PROBLEM REQUIREMENTS
Leave out the pictures and repeat every record exactly.

*** Opening DATA SUPPLIED ***

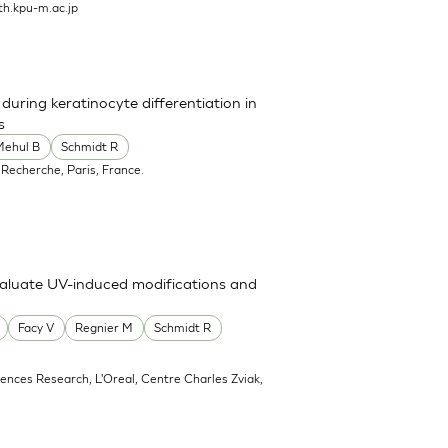
h.kpu-m.ac.jp
uring keratinocyte differentiation in
s
Mehul B
Schmidt R
 Recherche, Paris, France.
valuate UV-induced modifications and
Facy V
Regnier M
Schmidt R
ciences Research, L'Oreal, Centre Charles Zviak,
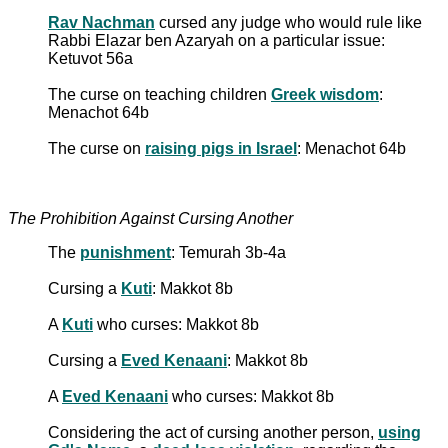
Rav Nachman
cursed any judge who would rule like
Rabbi Elazar ben Azaryah on a particular issue:
Ketuvot 56a
The curse on teaching children
Greek wisdom
:
Menachot 64b
The curse on
raising pigs in Israel
: Menachot 64b
The Prohibition Against Cursing Another
The
punishment
: Temurah 3b-4a
Cursing a
Kuti
: Makkot 8b
A
Kuti
who curses: Makkot 8b
Cursing a
Eved Kenaani
: Makkot 8b
A
Eved Kenaani
who curses: Makkot 8b
Considering the act of cursing another person,
using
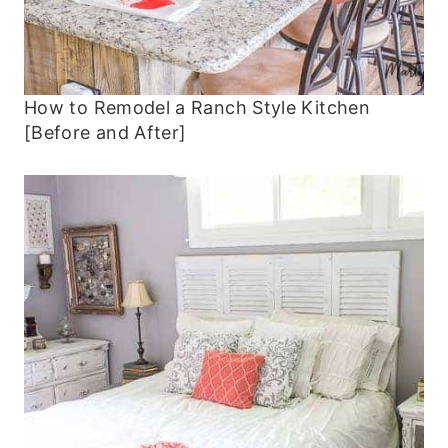
How to Remodel a Ranch Style Kitchen
[Before and After]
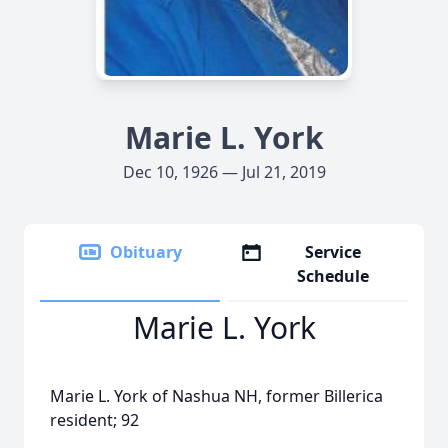
Marie L. York
Dec 10, 1926 — Jul 21, 2019
Obituary
Service
Schedule
Marie L. York
Marie L. York of Nashua NH, former Billerica
resident; 92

*** Closing DATA SUPPLIED ***

TASK RESULT
h.kpu-m.ac.jp
uring keratinocyte differentiation in
s
Mehul B
Schmidt R
 Recherche, Paris, France.
valuate UV-induced modifications and
Facy V
Regnier M
Schmidt R
ciences Research, L'Oreal, Centre Charles Zviak,
Rav Nachman
cursed any judge who would rule like
Rabbi Elazar ben Azaryah on a particular issue:
Ketuvot 56a
The curse on teaching children
Greek wisdom
:
Menachot 64b
The curse on
raising pigs in Israel
: Menachot 64b
The Prohibition Against Cursing Another
The
punishment
: Temurah 3b-4a
Cursing a
Kuti
: Makkot 8b
A
Kuti
who curses: Makkot 8b
Cursing a
Eved Kenaani
: Makkot 8b
A
Eved Kenaani
who curses: Makkot 8b
Considering the act of cursing another person,
using
How to Remodel a Ranch Style Kitchen
[Before and After]
Marie L. York
Dec 10, 1926 — Jul 21, 2019
Obituary
Service
Schedule
Marie L. York
Marie L. York of Nashua NH, former Billerica
resident; 92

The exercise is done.